It's not the order of application that is irrelevant, it's the order of evaluation, due to the Church-Rosser Theorem.

For example, consider the expression:

    myList = map(double, [10, 20, 30])
We can evaluate the "map" call, to get this:

    myList = [double(10), double(20), double(30)]
Which of these calls to "double" should we evaluate first? It doesn't matter! We can go left-to-right:

    myList = [20, double(20), double(30)]

    myList = [20, 40, double(30)]

    myList = [20, 40, 60]
We can go right-to-left:

    myList = [double(10), double(20), 60]

    myList = [double(10), 40, 60]

    myList = [20, 40, 60]
Or any other order, and we will converge to the same result: [20, 40, 60]. If a language has the Church-Rosser property (AKA being "confluent"), then we're guaranteed that if we reach a result (i.e. if we don't get stuck in an infinite loop) then we get the same result, regardless of evaluation order.

To see the link to parallelism, imagine that the above list is much larger, and rather than just doubling a number we're doing some expensive calculation. In a non-confluent language, we'd have to specifically designate the tasks which can be performed in parallel, e.g. creating a job queue or the like, to avoid race conditions and out-of-order side-effects. In a confluent language, everything can be evaluated in parallel without affecting the result; the only thing we have to care about is performance (the overhead of parallelising small tasks far exceeds the gains) and data dependencies (if X uses the result of Y, there's no point starting X until Y has finished; and it's better to run both on the same machine, to minimise network usage).

Now instead of a list of numbers separated by ",", imagine we have a list of statements separated by ";":

    myProcedure = print(reverse(" olleh")); print(concat("wo", "rld"))
If the "print" procedure has side-effects, we get different results depending on which order we evaluate the calls in, hence the language would be non-confluent and we would have to be very careful that parallelism doesn't break the functionality.

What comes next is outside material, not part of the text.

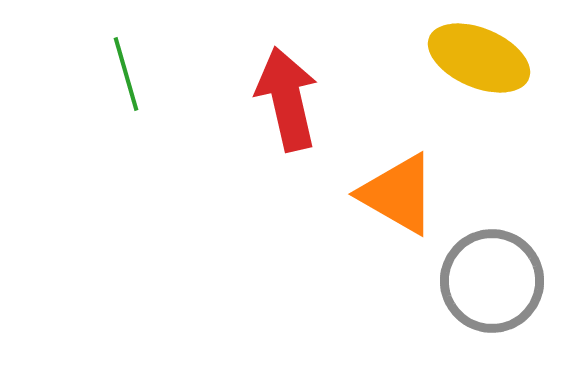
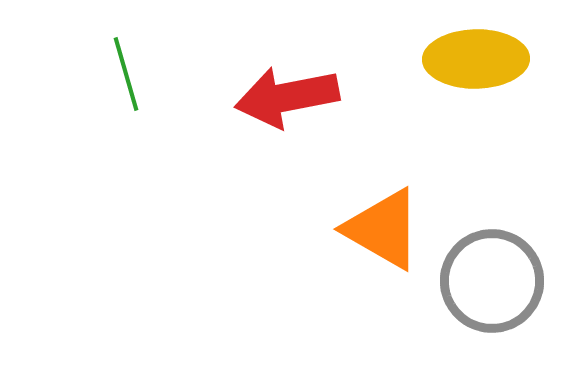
yellow ellipse: moved 3 px left, 1 px down; rotated 24 degrees counterclockwise
red arrow: moved 2 px up; rotated 88 degrees counterclockwise
orange triangle: moved 15 px left, 35 px down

On the other hand, we could approach these statements from a higher level view: we can think of each statement as a perfectly normal piece of data, e.g. as if it were a node in some AST. In which case, the ";" separator is just a pure function for combining two statements (pieces of data) into one statement (piece of data). In this setting, we can regain confluence, and hence evaluate in any way we like, e.g. we can reduce the inner expressions to:

    myProcedure = print("hello "); print("world")
If we eventually choose to execute this "AST", all of the side-effects will still occur in the same order, even if we've evaluated a bunch of things inside it, since evaluating a compound statement like 'a; b' cannot change the order of the parts, in the same way that evaluating a list '[x, y]' cannot change the order of its elements. Treating side-effecting statements as pieces of data in this way lets us blur the lines between interpreters, compilers and "eval", and is similar to what Haskell's "IO" type does.

In a non-confluent language we couldn't evaluate parts of the second statement in general, e.g. because "concat" might depend on effects from "reverse" or the first call to "print", hence there is less opportunity for aggressive optimisation, and without a distinction between pure and impure code (like we have above between functions and 'statement data'), there's no way in general to know which parts can be evaluated in parallel.

In fact, confluence isn't limited to function application (AKA "beta reduction"); we can add all sorts of program transformation rules to our language whilst remaining confluent (although such rule-adding mechanisms can be used to break confluence, this is usually considered user-error). For example, we might have a rule like the following:

    print(x); print(y) --> print(concat(x, y))
This turns one statement value into another with equivalent behaviour, but better performance (e.g. fewer system calls, etc.). Haskell's GHC compiler allows these sorts of rules, although they're applied at compile-time rather than run-time. There are also languages based around rewriting expressions at run-time, like Pure and Maude, for which all of these arguments also apply.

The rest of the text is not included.